En ce jour 1er août 2022, j’ai dû avaler quelques petits morceaux de pain, par crainte de ne pas rater le car de 9 heures (‘’9 h pile’’, insistait l’agent de service rencontré la veille à la gare de Sogoniko). Mais le fameux bus ne sortit de la cour que 1h et 13 mn plus tard, à la grande satisfaction des passagers qui inauguraient ainsi – le cœur en feu – la nouvelle grille tarifaire Bamako-Ségou fixée à 5 000 FCFA, soit une deuxième augmentation en 4 mois, rouspète un agent de la compagnie : «Nous ne comprenons pas le sens de cette deuxième augmentation, car à 4 000 FCFA, nous pouvions couvrir déjà tous nos frais avec 20 personnes sur Bamako-Ségou..»
A peine sortis de la cour, notre joie s’écourte car le car s’arrêtait tous les 200 mètres pour ramasser des clients « retardataires » tout le long de la route. A l’intérieur du bus l’air était chaud, presque torride et une nervosité palpable se lisait sur tous les visages. Nous ne quitterons finalement Niamana qu’à 11h 14mn.
Dans le tumulte qui a suivi ce regrettable désagrément, une cliente embarquée à Yirimandio se défoule bruyamment sur son siège : «Mais que voulez-vous, c’est à cause du manque de respect des horaires fixés par la SOMATRA que nous préférons nous arrêter devant nos quartiers pour attendre le bus. On a toujours dénoncé ces mauvaises pratiques, mais elles ne sont jamais prises en compte par une compagnie qui veut le beurre et l’argent du beurre. Quand le Directeur est né avec une cuillère en or dans la bouche, comment voulez-vous qu’il comprenne nos complaintes.» Et comme répondant en écho à cette amère tirade, un autre passager décline les raisons de son choix : «J’ai toujours aimé les cars de la SOMATRA pour mes voyages Bamako-Ségou, parce que je n’aime pas les excès de vitesse.»

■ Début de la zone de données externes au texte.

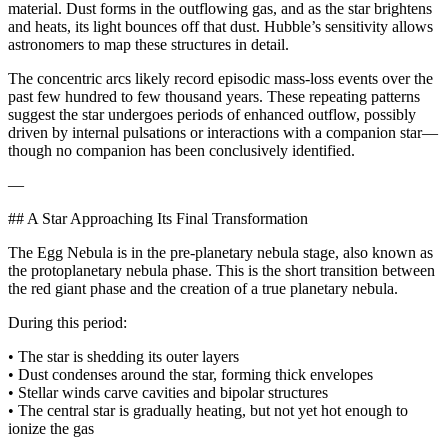
material. Dust forms in the outflowing gas, and as the star brightens
and heats, its light bounces off that dust. Hubble’s sensitivity allows
astronomers to map these structures in detail.
The concentric arcs likely record episodic mass‑loss events over the
past few hundred to few thousand years. These repeating patterns
suggest the star undergoes periods of enhanced outflow, possibly
driven by internal pulsations or interactions with a companion star—
though no companion has been conclusively identified.
—
## A Star Approaching Its Final Transformation
The Egg Nebula is in the pre‑planetary nebula stage, also known as
the protoplanetary nebula phase. This is the short transition between
the red giant phase and the creation of a true planetary nebula.
During this period:
• The star is shedding its outer layers
• Dust condenses around the star, forming thick envelopes
• Stellar winds carve cavities and bipolar structures
• The central star is gradually heating, but not yet hot enough to
ionize the gas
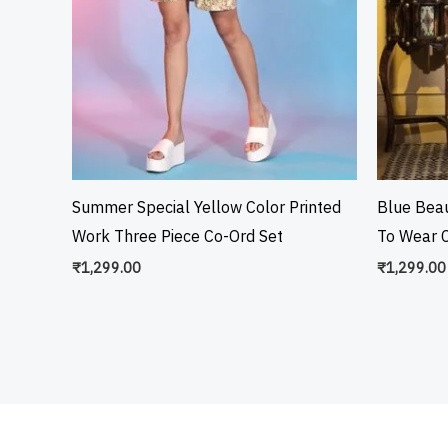
Summer Special Yellow Color Printed
Blue Beau
Work Three Piece Co-Ord Set
To Wear C
₹
1,299.00
₹
1,299.00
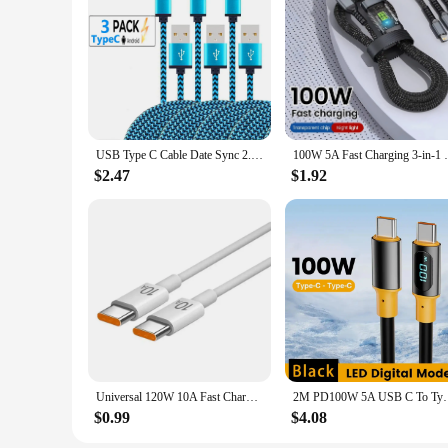
|Wholesale|Vendors|
**Versatile Connectivity for Every Device**
The charging cord set is designed to cater to a wide range of
making it a versatile choice for both personal and professio
powered and connected.
**Durable and Stylish Design**
Crafted from premium nylon braided material, these charging 
USB Type C Cable Date Sync 2.4A Fast Charging For Samsung Huawei Android Mobile Phone 1M 2M 3M Nylon Braided Wire Charger Cable
100W 5A Fast Charging 3-in-1 USB To Typ
material provides enhanced strength and flexibility. The col
$2.47
$1.92
**Reliable and Fast Charging Performance**
With the focus on performance, these charging cords deliver 
to manage and use. The set is ideal for both personal and pro
**Optimized for Convenience**
The charging cord set is designed with convenience in mind.
multiple gadgets. The compact and lightweight design ensures
individual, this charging cord set is an essential accessory for
Universal 120W 10A Fast Charger PD Dual USB C To Type C Quick Charging Cable High-speed Data Transfer Wire Cord For Samsung Mi
2M PD100W 5A USB C To Type C Cable for IPhone
$0.99
$4.08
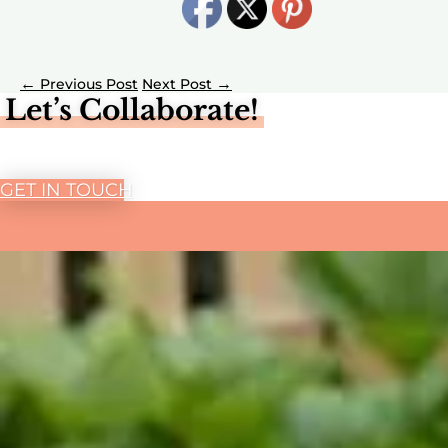
←
→
Let’s Collaborate!
GET IN TOUCH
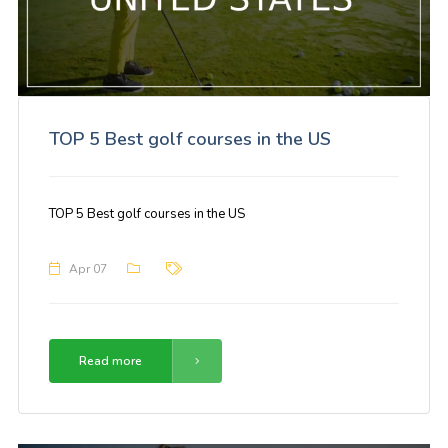
TOP 5 Best golf courses in the US
TOP 5 Best golf courses in the US
Apr 07
Read more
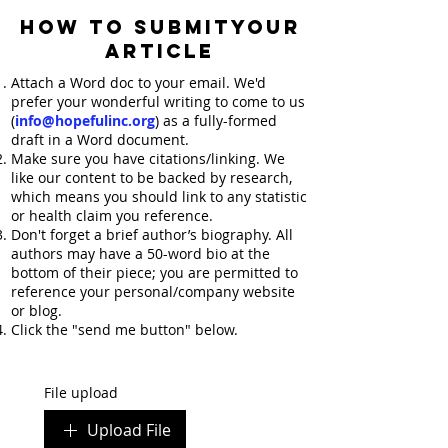
HOW TO SUBMITYOUR
ARTICLE
Attach a Word doc to your email. We'd
prefer your wonderful writing to come to us
(
info@hopefulinc.org
) as a fully-formed
draft in a Word document.
Make sure you have citations/linking. We
like our content to be backed by research,
which means you should link to any statistic
or health claim you reference.
Don't forget a brief author’s biography. All
authors may have a 50-word bio at the
bottom of their piece; you are permitted to
reference your personal/company website
or blog.
Click the "send me button" below.
File upload
Upload File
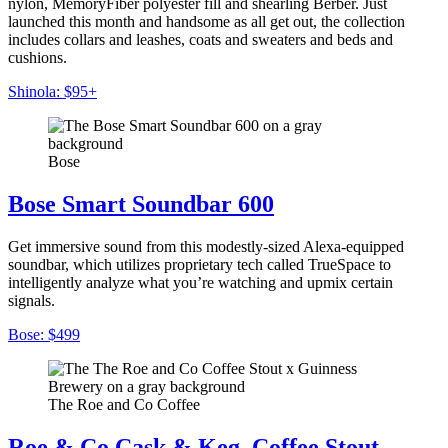
nylon, MemoryFiber polyester fill and shearling Berber. Just
launched this month and handsome as all get out, the collection
includes collars and leashes, coats and sweaters and beds and
cushions.
Shinola: $95+
Bose
Bose Smart Soundbar 600
Get immersive sound from this modestly-sized Alexa-equipped
soundbar, which utilizes proprietary tech called TrueSpace to
intelligently analyze what you’re watching and upmix certain
signals.
Bose: $499
The Roe and Co Coffee
Roe & Co Cask & Keg, Coffee Stout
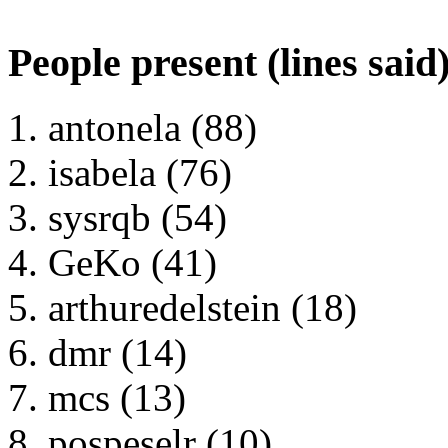
People present (lines said
antonela (88)
isabela (76)
sysrqb (54)
GeKo (41)
arthuredelstein (18)
dmr (14)
mcs (13)
pospeselr (10)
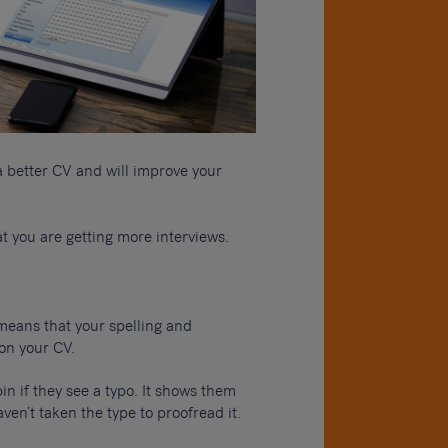
 a better CV and will improve your
at you are getting more interviews.
 means that your spelling and
on your CV.
bin if they see a typo. It shows them
ven’t taken the type to proofread it.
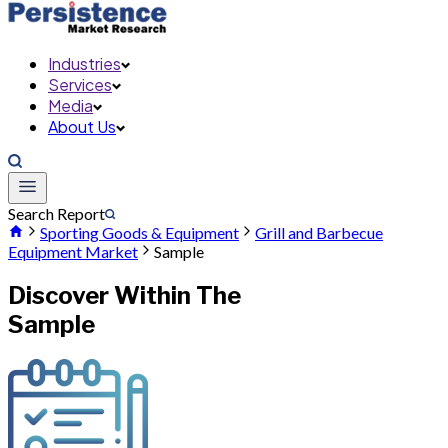
Industries
Services
Media
About Us
Search Report
Sporting Goods & Equipment
Grill and Barbecue
Equipment Market
Sample
Discover Within The
Sample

Ma matinée ségovienne commence dans le bureau de mon ami – un vrai – avec ce sens incarné de la franche et sincère amitié. Chez lui, ce mot n’a rien de conventionnel. Sa secrétaire, une jolie dame au teint clair, me sert un café bien corsé avant d’ajouter, tout sourire :
-’’I bissimila ! Yan de ye Ségou ye. Cette ville n’est pareille à aucune autre ville à travers le monde. Ici à Ségou, nous sommes tous comme frères et sœurs grâce aux liens de fraternité et de solidarité toujours incomparables qui lient les uns et les autres. Nous accueillons l’étranger comme si c’était un membre de notre famille’’.
-‘’Madame, tout cela est bien vrai, mais on dit aussi que Ségou est la ville de la trahison (janfa)’’.
– ‘’Oui, on dit ça dans les récits des griots, mais ce Ségou-là n’existe plus aujourd’hui, car autrefois, les modes de dévolution du pouvoir royal s’opéraient toujours dans la violence et la trahison. Tu n’as pas entendu l’histoire des 4441 balanzans ?’’
C’est sur cette petite note d’histoire que je prends congé d’elle en espérant la retrouver le lendemain matin pour une nouvelle partie de thé ou de café, un rituel qui a continué durant tout mon séjour dans cette ville ségovienne, où je compte aussi quelques amis «haut perchés».
Dans cette capitale des balanzans, on trouve aussi de beaux et bons restaurants comme le «Régal» à Angoulême, ce resto alliant coquetterie et appétence des plats est surtout prisé par la classe moyenne ségovienne et la jet set locale. A peine assis, la patronne, le sourire aux lèvres, s’avance délicatement vers moi :
– «Aw bissimila, monsieur, que voulez-vous prendre ? Nos plats sont tous prêts.
– Moi je préfère le tigadègèna (sauce arachide), une sauce communément appelée «sauce malinké».
– Ah vous êtes un malinké ?
-Oui madame !
-Et pourtant vous ne ressemblez pas à un malinké.
-Mais Madame, il faut être comment pour ressembler à un malinké ? -Aujourd’hui, il n’y a pas de sauce arachide, mais demain je vous ferai spécialement cette sauce, sinon en principe, c’était la sauce gombo qui était au programme.
En face de ce Resto, un jeune barbu, la trentaine bien marquée se démène tous les soirs autour d’un petit four pour attirer une modeste clientèle vers ses poulets grillés. Mais attention, soyez très vigilant avant de passer la commande, car une « commande est bien une commande » se défend le « barbudos » qui a fait de la vente de « macaroni » sa seconde spécialité.
Mon séjour ségovien s’achève sur la table d’un autre restaurant chic de la ville. Sur une invitation expresse d’un ami et ancien camarade de la promotion 1976-1979 du lycée Badala connu également sous le nom romanesque de colline du savoir.